Tuesday, October 21, 2014

Massive Chalice

Rating: 7.9

Happy Price: 9.99


A strategy game that emphasizes marrying bloodlines and strengthening the genetic pool for a battle that lasts 300 years. The player is required to pay attention to genetic and personality traits that will influence the stats of future heroes for years to come. A bad trait such as "slow learner" from a mother can influence 6 children and dilute your genetic pool.


There are three core types of classes: Melee, Archer, and Alchemist. Through breeding hybrids can be created from these beginning three. The melee class known as caberjacks wield higher armor than the other classes but early on in the game are susceptible to death if not used carefully. Enemies will gang up on them if left out to dry. The archer class known as a hunter wields a bow and has powerful ranged attacks. They are especially important in the beginning of the game, but towards the end lose their value. The alchemist creates potions that create area effect damage and are probably the most powerful class if paired with caberjacks. 

This is a turn based game that uses tiles as the means for navigation. It's the exact same formula as XCOM: Enemy Unknown, and at times feels exactly the same but at times in inferiorly designed. Attacking from behind does not influence damage, and at times there is a "glancing blow" that will result in 1 or 2 damage but the player is never told why that happens. It seems random and can be frustrating when planning an attack. A game with such harsh consequences of losing a hero (gone forever) has to offer more feedback to the player and allow for strategy to ensue. 


This is probably the most fun part of the game, but then becomes completely irrelevant at around year 220 and beyond, which are the hardest parts of the game. Examining personality traits and pairing them up with another to see the result is just fun, and is one of those moments you get to play god (sort of). The resulting traits from two parents are predictable most of the time, but there are times when an unexpected trait happens in a child. Between year 220 and 240 I had 3 sets of heroes completely wiped out due to what seemed like impossible map setups. Losing 15/26 heroes is scary and demoralizing, and at that point the game became a burden. One map resulted in having 7 enemies on the map that have a powerful attack that does tons of damage (2 hits will kill a hero), reduces XP, and causes a skill cooldown. To add, there were 2 enemies that spawn seedlings and have a powerful area attack. Not to mention that enemy gets two turns, one to spawn an enemy and then one to attack the player. When that enemy is killed, it spawns three more enemies in the location it died. How can anyone compete with that while having only 5 heroes in the field at a time?

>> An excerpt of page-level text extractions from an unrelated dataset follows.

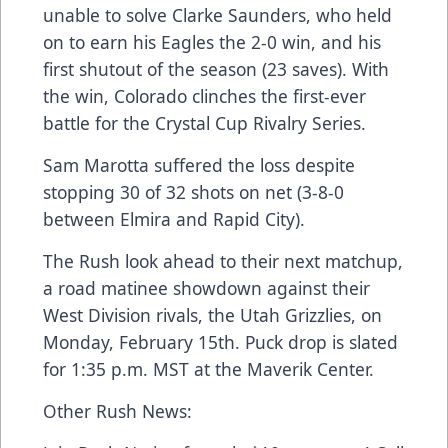
unable to solve Clarke Saunders, who held
on to earn his Eagles the 2-0 win, and his
first shutout of the season (23 saves). With
the win, Colorado clinches the first-ever
battle for the Crystal Cup Rivalry Series.
Sam Marotta suffered the loss despite
stopping 30 of 32 shots on net (3-8-0
between Elmira and Rapid City).
The Rush look ahead to their next matchup,
a road matinee showdown against their
West Division rivals, the Utah Grizzlies, on
Monday, February 15th. Puck drop is slated
for 1:35 p.m. MST at the Maverik Center.
Other Rush News: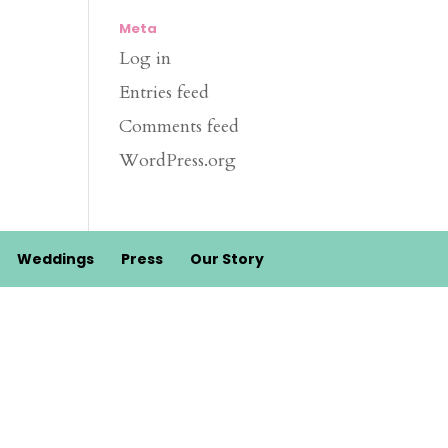
Meta
Log in
Entries feed
Comments feed
WordPress.org
Weddings
Press
Our Story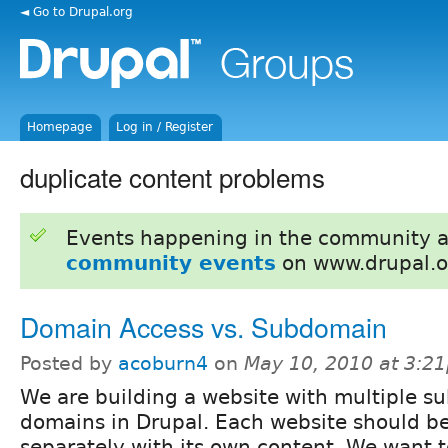
◄ Go to Drupal.org
Homepage
Log in / Register
duplicate content problems
Events happening in the community 
community events
on www.drupal.o
Domain Access vs. Subdomain
Posted by
acoburn4
on
May 10, 2010 at 3:2
We are building a website with multiple su
domains in Drupal. Each website should be
separately with its own content. We want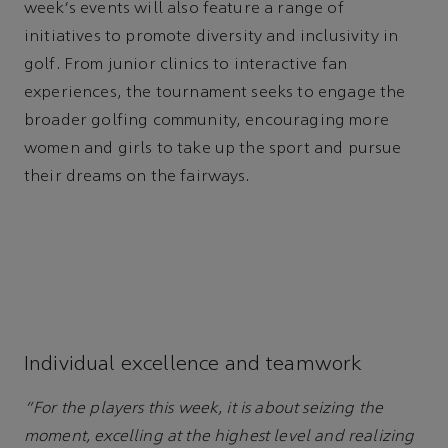
week's events will also feature a range of
initiatives to promote diversity and inclusivity in
golf. From junior clinics to interactive fan
experiences, the tournament seeks to engage the
broader golfing community, encouraging more
women and girls to take up the sport and pursue
their dreams on the fairways.
Individual excellence and teamwork
“For the players this week, it is about seizing the
moment, excelling at the highest level and realizing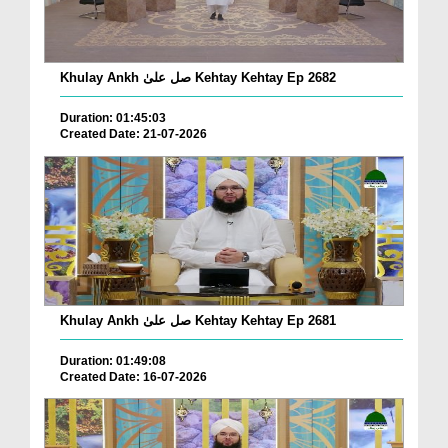
Khulay Ankh صل علیٰ Kehtay Kehtay Ep 2682
Duration: 01:45:03
Created Date: 21-07-2026
Khulay Ankh صل علیٰ Kehtay Kehtay Ep 2681
Duration: 01:49:08
Created Date: 16-07-2026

The third battle I had this experience in row, I realized breeding was no longer going to win anything. I was forced to "Search for new heroes" which resulted in getting near max level heroes and it allowed me to complete the game. I just don't understand why there would be such a sudden shift in difficulty at that point in the game. 


I did not mind the cartoony art style, and since it was consistent I enjoyed it. It made me feel like it was done on purpose to render low polys to accomadate the amount of data that was being interpreted by the processor and gains the ability of having lots of enemies on screen. It offers a lightness to the game that counters the harsh consequences and seriousness of gameplay, so that you are not so depressed when demolished in battle. In the final battle though there were some serious frame rate issues which would make the game awful to play. At times the game would freeze there were so much polygons being rendered. I had three alchemist on the board that could spawn pillirs and foliage for cover. Couple that with about 20 enemies on screen and the Xbox One could not handle it. I had to save my game in the middle of battle out of fear that the game was about to crash. From an aesthetic point of view it was pleasing, technically there is some work to be done. How did this miss during QA?


The background music is nice and fit the game well. There is a lot of time spent waiting for time itself to pass and this was not a bad experience. There are scripted voiceovers that occur at certain points in the game and they feel organic. I don't think every player will have the same experience as their are points in the game decisions are made that result in a different voice or line used. I appreciated the effort put into this. The sound effects of combat are rewarding and punchful. A bomb feels like a bomb, and a hit from a caberjack feels intense. The audio is a high point for this game. 

Conclusion: You are better off playing a game like XCOM: Enemy Unknown for a $20 price point. There are some really cool things done in this game like the lineages created but at times you feel cheated by the level design. I got this game for free, and the 20 hours I put into it were worth it. I had a good experience but if I paid for this game I would be annoyed I wasted my time.